(Given data begins)

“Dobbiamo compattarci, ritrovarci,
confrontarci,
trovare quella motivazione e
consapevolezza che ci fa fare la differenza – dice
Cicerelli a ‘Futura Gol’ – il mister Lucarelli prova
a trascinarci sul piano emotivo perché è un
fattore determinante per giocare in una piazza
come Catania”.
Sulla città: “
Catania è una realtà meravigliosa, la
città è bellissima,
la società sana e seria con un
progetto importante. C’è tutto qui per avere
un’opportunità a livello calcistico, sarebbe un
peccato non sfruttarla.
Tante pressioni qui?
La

(Given data ends)
(Given data begins)

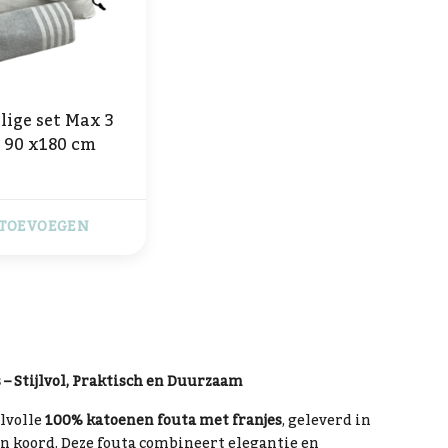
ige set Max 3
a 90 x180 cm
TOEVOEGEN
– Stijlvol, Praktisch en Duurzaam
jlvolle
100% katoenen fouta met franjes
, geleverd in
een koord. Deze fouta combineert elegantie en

(Given data ends)

Exercise prompt
If a line in the records above has the word "Catania", copy it.

Response
come Catania”.
Catania è una realtà meravigliosa, la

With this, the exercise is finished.